A very mixed week here, not helped by coughs and colds. On the very positive side, Sarah and Jack are working very well together and already the vegetable garden and the sowing programme has begun, we have had a new heifer calf born and sold a further fifteen lambs. It has been a week in which we have spent further frustrating time trying to make sense of recent test results, and survived Storm Freya.
As I so often say, it is important to somehow hold onto a sense of perspective. We were very upset at the uprooting of the one goat willow on the road to Priests Bridge.

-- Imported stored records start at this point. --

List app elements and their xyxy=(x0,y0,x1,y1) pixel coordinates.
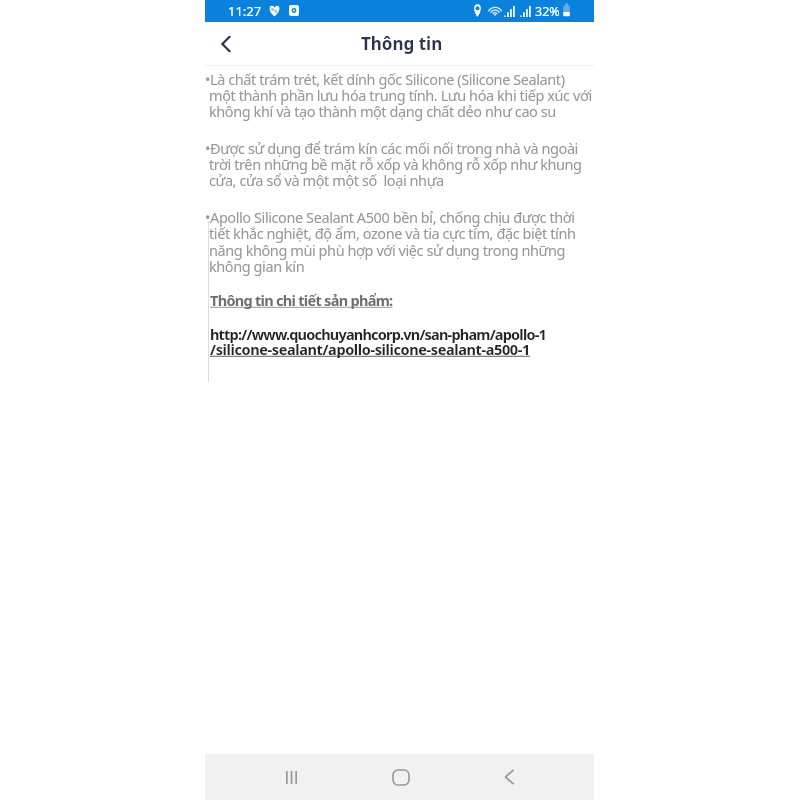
staticText: không gian kín xyxy=(209,256,305,276)
staticText: •Apollo Silicone Sealant A500 bền bỉ, ch… xyxy=(205,207,575,227)
staticText: trời trên những bề mặt rỗ xốp và không r… xyxy=(209,154,582,174)
staticText: •Là chất trám trét, kết dính gốc Silicon… xyxy=(205,69,565,89)
staticText: Thông tin chi tiết sản phẩm: xyxy=(210,290,393,310)
button[interactable]: Back xyxy=(485,754,534,800)
staticText: cửa, cửa sổ và một một số loại nhựa xyxy=(209,170,444,190)
button[interactable]: Recent apps xyxy=(267,754,316,800)
staticText: tiết khắc nghiệt, độ ẩm, ozone và tia cự… xyxy=(209,223,576,243)
staticText: /silicone-sealant/apollo-silicone-sealan… xyxy=(210,339,530,359)
staticText: http://www.quochuyanhcorp.vn/san-pham/ap… xyxy=(210,324,547,344)
staticText: Thông tin xyxy=(361,32,443,55)
staticText: 32% xyxy=(535,3,560,20)
staticText: •Được sử dụng để trám kín các mối nối tr… xyxy=(205,138,578,158)
staticText: một thành phần lưu hóa trung tính. Lưu h… xyxy=(209,85,592,105)
staticText: 11:27 xyxy=(228,2,262,20)
button[interactable]: Back xyxy=(209,27,243,61)
staticText: không khí và tạo thành một dạng chất dẻo… xyxy=(209,101,556,121)
staticText: năng không mùi phù hợp với việc sử dụng … xyxy=(209,240,566,260)
button[interactable]: Home xyxy=(376,754,425,800)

Each year since we have been here, we have greatly enjoyed driving past its colourful spring awakening, but it now is no more. And then we saw the pictures of the effects of the tornado in Alabama. We may live in a climate which is often drabness itself but need to remember to balance that against the hazards people who live elsewhere have to cope with.
Have you noticed how the notion of ‘dressing down’ on a Friday has resurfaced – one of the problems of ageing is realising how, given time, ideas re-appear and are invariably greeted as entirely new!
Our conversations with our vet may have been in a way frustrating. but did at least ensure an exhaustive review and agreement on some actions. The vet coming out from the TB Advisory Service next week hopefully will have additional thoughts. We have already booked the next TB tests on the inconclusive reactors.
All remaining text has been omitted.